Dieses Trinkhorn entstand in der Werkstatt von Paul Andreas Bödewatt und wurde für die Deicheinweihung 1861 vom Deichverband in Auftrag gegeben (Archivfoto). Foto: Elise Rahbek

Ein deutliches Zeugnis des handwerklichen Könnens ist in der Ausstellung in der Hoyer Mühle zu bewundern. Dort steht das von Jacob A. Bödewadt für die Deicheinweihung 1861 gefertigte Trinkhorn aus Silber. Für diesen Anlass bestellte der Deichverband auch eine silberne Maurerkelle, die König Frederik VII. bei der Einweihung benutzen sollte. Die Majestät musste aber absagen. Die Kelle kam nicht in Gebrauch.

Urururenkelin mit der Kelle

Dies geschah erst, als Frederiks Urururenkelin, Königin Margrethe II., 1982 den neuen vorgeschobenen Deich bei Hoyer (Højer) einweihte. Die Kelle ist im Tonderner Museum zu sehen.

Jacob Andreas Bödewadt (1847-1924) war zwar Goldschmied, interessierte sich aber auch für das Fotografieren und ließ sich für die Arbeit hinter der Kamera ausbilden. Dies sollte sein zweites Standbein in den folgenden politisch unruhigen Zeiten werden. Erst beim Tod des Vaters 1886 übernahm er den Familienbetrieb und begann, serienmäßig hergestelltes Besteck zu bearbeiten.

Haus und Werkstatt brennen

1914 brannte der Firmen- und Familienbesitz an der Osterstraße völlig aus, wurde aber wieder aufgebaut. Auch fast 60.000 Porträtnegative wurden ein Raub der Flammen. Das Schicksal schlug ein zweites Mal zu, als die Tochter Dora bei einem tragischen Unfall ertrank.

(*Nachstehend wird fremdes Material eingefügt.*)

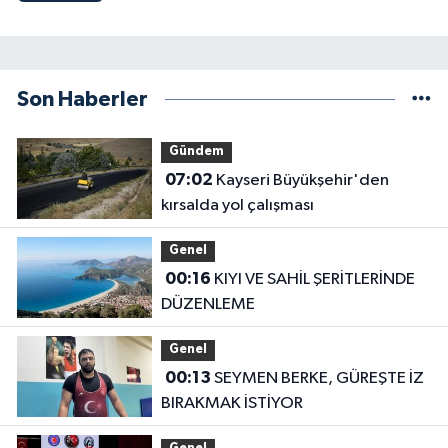
Son Haberler
Gündem
07:02
Kayseri Büyükşehir'den
kırsalda yol çalışması
Genel
00:16
KIYI VE SAHİL ŞERİTLERİNDE
DÜZENLEME
Genel
00:13
SEYMEN BERKE, GÜREŞTE İZ
BIRAKMAK İSTİYOR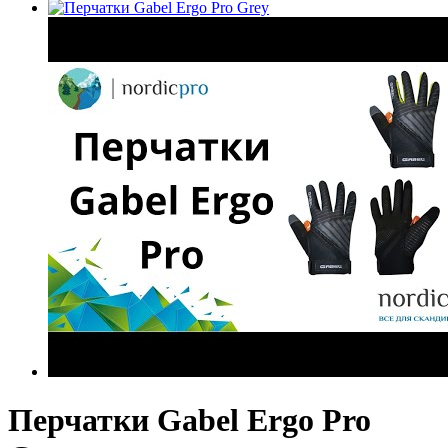
Перчатки Gabel Ergo Pro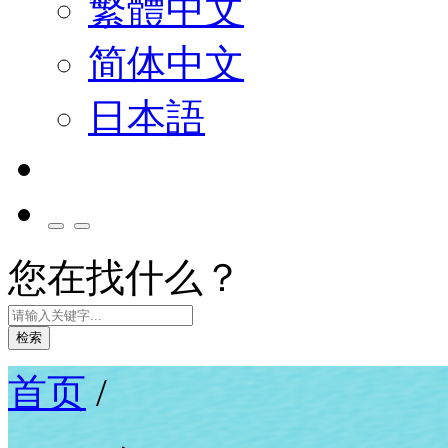
繁體中文
简体中文
日本語
您在找什么？
检索
首页
/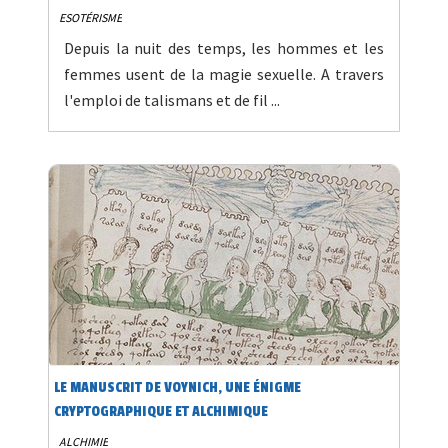
ESOTÉRISME
Depuis la nuit des temps, les hommes et les
femmes usent de la magie sexuelle. A travers
l'emploi de talismans et de fil ...
LE MANUSCRIT DE VOYNICH, UNE ÉNIGME
CRYPTOGRAPHIQUE ET ALCHIMIQUE
ALCHIMIE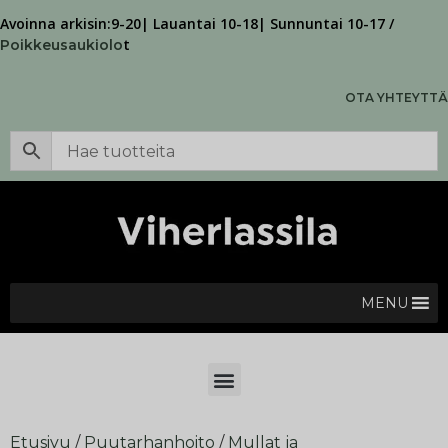
Avoinna arkisin:9-20| Lauantai 10-18| Sunnuntai 10-17 /
t
Poikkeusaukiolo
OTA YHTEYTTÄ
MENU
Etusivu
/
Puutarhanhoito
/
Mullat ja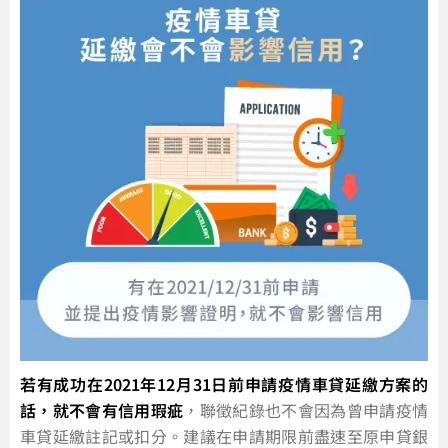
若有成功在2021年12月31日前申請疫情車貸延繳方案的
話，就不會有信用瑕疵
，聯徵紀錄也不會因為曾申請疫情
車貸延繳註記或扣分。建議在申請期限前盡速至原申貸銀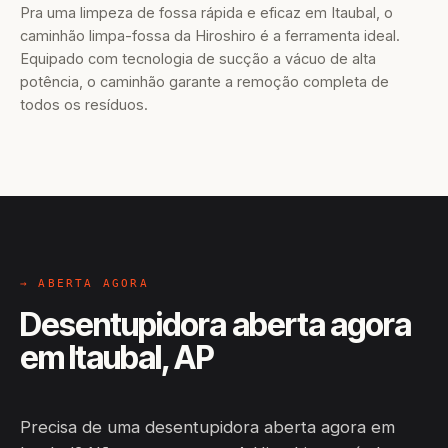
Pra uma limpeza de fossa rápida e eficaz em Itaubal, o
caminhão limpa-fossa da Hiroshiro é a ferramenta ideal.
Equipado com tecnologia de sucção a vácuo de alta
potência, o caminhão garante a remoção completa de
todos os resíduos.
→ ABERTA AGORA
Desentupidora aberta agora
em Itaubal, AP
Precisa de uma desentupidora aberta agora em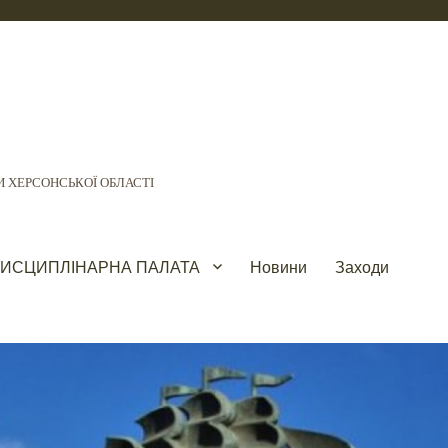
і
 ХЕРСОНСЬКОЇ ОБЛАСТІ
ИСЦИПЛІНАРНА ПАЛАТА
Новини
Заходи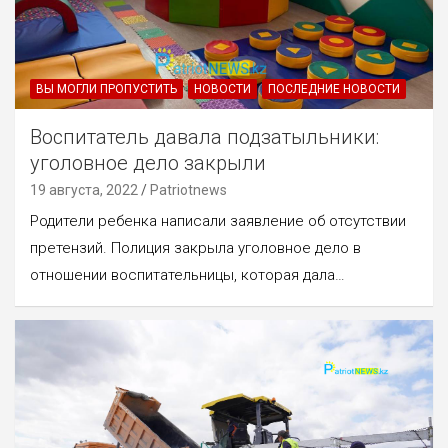
ВЫ МОГЛИ ПРОПУСТИТЬ
НОВОСТИ
ПОСЛЕДНИЕ НОВОСТИ
Воспитатель давала подзатыльники:
уголовное дело закрыли
19 августа, 2022
Patriotnews
Родители ребенка написали заявление об отсутствии
претензий. Полиция закрыла уголовное дело в
отношении воспитательницы, которая дала…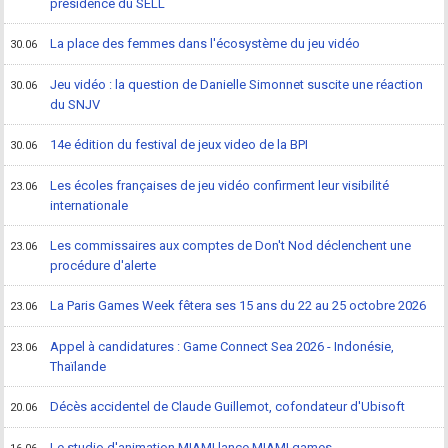
présidence du SELL
La place des femmes dans l'écosystème du jeu vidéo
30.06
Jeu vidéo : la question de Danielle Simonnet suscite une réaction
30.06
du SNJV
14e édition du festival de jeux video de la BPI
30.06
Les écoles françaises de jeu vidéo confirment leur visibilité
23.06
internationale
Les commissaires aux comptes de Don't Nod déclenchent une
23.06
procédure d'alerte
La Paris Games Week fêtera ses 15 ans du 22 au 25 octobre 2026
23.06
Appel à candidatures : Game Connect Sea 2026 - Indonésie,
23.06
Thaïlande
Décès accidentel de Claude Guillemot, cofondateur d'Ubisoft
20.06
Le studio d'animation MIAM! lance MIAM! games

Der Neubau des Firmensitzes an der Osterstraße 7 (Reproduktion eines Fotos im Familienbesitz) Foto: Elise Rahbek

Im Gegensatz zu seinen Vorfahren wollte der Sohn Jacob (1883-1946) nicht Goldschmied werden, sondern studierte an mehreren Universitäten Germanistik und arbeitete als Journalist und Schriftsteller in Essen, Hamburg, Berlin und Bremen.

Einführung der Filigrantechnik

Dessen Sohn Paul Theodor, der aus der Ehe mit der in Nordschleswig und Nordfriesland bekannten Schriftstellerin Ingeborg Andresen hervorging, studierte Chemie an der Kieler Universität. Er unterbrach sein Studium und trat in die Bödewadtsche Firma ein. Sein handwerkliches Geschick zeigte sich bei der Bearbeitung von Silber und führte die alte nordfriesische Filigrantechnik ein.

 

Seine Werke gelangten zu großer Bekanntheit und wurden auch in Museen ausgestellt. Paul T. Bödewatt eröffnete zwei weitere Schmuckgeschäfte auf Röm.

 

Doch das Schicksal schlug ein weiteres Mal zu. Paul Theodor Bödewadt war Asthmatiker und verstarb 1923 nur 36-jährig auf der Reise zu einem Kuraufenthalt.

Seine Frau Frida führte das Geschäft nach sechs Generationen noch bis 1966 weiter, bevor es geschlossen und verkauft wurde. Damit endete die Goldschmiedeära nach 205 Jahren und nach sechs Bödewadt-Generationen.